Norwegian sells Royal gift to Thai National Museum

Jan Olav Aamlid, Norwegian coins dealer in Thailand, recently sold a golden cigarette case, which was a gift from King Rama V of Thailand to one of Queen Victoria’s royal guards, to The National Museum’s Female Volunteer Group. The Group in August handed over the golden cigarette case to the Thai National Museum in Bangkok.
     The golden cigarette case was one of several unique Royal Thai artifacts of which the rest remain in Jan Olav Aamlid’s possession. The National Museum of Thailand first learned of the Royal gifts when they were included in a special exhibition set up during Demark’s Queen Margrethe’s State Visit to Thailand in 2001.

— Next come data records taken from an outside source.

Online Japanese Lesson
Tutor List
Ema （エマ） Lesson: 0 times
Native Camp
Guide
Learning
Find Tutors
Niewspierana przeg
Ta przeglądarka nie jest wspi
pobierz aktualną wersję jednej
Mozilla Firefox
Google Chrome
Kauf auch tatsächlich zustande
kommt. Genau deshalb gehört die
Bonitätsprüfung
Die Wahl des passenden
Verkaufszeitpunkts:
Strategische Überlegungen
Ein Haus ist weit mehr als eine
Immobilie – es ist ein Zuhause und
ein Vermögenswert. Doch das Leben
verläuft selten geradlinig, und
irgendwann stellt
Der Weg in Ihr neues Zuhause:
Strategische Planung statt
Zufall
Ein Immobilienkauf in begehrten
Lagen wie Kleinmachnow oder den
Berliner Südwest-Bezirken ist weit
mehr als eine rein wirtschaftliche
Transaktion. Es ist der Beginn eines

     According to the director of the National Museum, Somchai Na Nakorn Panom, Jan Olav Aamlid acquired the case for Bt1.4 million, when it was auctioned by the Spink Taisei auction firm in Hong Kong.

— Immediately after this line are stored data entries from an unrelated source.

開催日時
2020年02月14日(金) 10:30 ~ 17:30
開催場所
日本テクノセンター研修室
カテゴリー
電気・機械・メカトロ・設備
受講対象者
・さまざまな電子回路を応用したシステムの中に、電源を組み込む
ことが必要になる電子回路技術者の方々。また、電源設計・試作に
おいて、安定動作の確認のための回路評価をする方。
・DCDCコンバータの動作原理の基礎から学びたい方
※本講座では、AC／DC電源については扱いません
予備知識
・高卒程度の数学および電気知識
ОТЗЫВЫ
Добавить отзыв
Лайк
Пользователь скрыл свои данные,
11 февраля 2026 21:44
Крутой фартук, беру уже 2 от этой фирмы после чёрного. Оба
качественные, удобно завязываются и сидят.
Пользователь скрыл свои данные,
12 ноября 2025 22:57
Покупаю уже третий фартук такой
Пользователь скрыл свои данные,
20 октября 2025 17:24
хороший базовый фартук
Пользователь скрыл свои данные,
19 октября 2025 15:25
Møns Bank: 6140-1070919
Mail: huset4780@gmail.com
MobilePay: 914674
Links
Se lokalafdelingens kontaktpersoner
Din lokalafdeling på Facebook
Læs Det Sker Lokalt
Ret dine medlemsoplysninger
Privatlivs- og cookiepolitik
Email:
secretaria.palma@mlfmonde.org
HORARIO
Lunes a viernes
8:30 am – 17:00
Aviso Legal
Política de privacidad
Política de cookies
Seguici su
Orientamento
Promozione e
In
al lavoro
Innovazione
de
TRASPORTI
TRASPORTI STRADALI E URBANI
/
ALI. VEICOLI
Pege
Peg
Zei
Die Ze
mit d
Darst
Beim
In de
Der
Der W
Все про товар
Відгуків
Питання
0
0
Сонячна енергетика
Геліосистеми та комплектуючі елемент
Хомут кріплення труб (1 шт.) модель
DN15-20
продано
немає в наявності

     The case is made of gold and measures 5.7 centimetres in width and 8.2cm in length. Its lid is covered with diamonds and a multi coloured figure of Machanu, a halfmonkey, halfmermaid character featured in the ancient epic “Ramayana”. King Rama V’s initials shine in the upper right hand corner of the case.
     The case was given to William Carington, one of Queen Victoria’s royal guards, who served him at Buckingham Palace. Inside the case is written in his handwriting:
     “Given to me by the King of Siam, August 6, 1897”

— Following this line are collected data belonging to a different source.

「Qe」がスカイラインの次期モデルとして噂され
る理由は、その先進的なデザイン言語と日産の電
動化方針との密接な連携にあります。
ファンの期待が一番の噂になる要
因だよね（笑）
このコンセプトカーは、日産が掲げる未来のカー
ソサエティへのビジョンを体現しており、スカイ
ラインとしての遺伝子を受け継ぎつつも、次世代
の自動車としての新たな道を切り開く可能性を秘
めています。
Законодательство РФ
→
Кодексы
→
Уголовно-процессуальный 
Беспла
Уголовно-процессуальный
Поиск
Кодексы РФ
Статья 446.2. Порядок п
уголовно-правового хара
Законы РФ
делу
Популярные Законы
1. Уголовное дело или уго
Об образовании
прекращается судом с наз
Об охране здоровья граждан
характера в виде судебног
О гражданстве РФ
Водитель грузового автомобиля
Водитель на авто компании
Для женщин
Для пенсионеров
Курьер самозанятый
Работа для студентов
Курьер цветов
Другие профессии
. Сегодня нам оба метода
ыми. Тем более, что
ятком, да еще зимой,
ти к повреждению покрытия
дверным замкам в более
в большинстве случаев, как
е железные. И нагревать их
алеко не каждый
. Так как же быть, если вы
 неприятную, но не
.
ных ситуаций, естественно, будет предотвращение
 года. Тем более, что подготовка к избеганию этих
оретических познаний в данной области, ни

     All of Jan Olav Aamlid’s golden gift artifacts of Rama V were later in 2001 entered into an exhibition at Asia House in Copenhagen along with many of the other exhibited items from the exhibition in Bangkok. When returned to Jan Olav Aamlid, one of them was missing. After a lengthy dispute it turned out, however, that somehow the item had been misplaced in a cupboard in Asia House.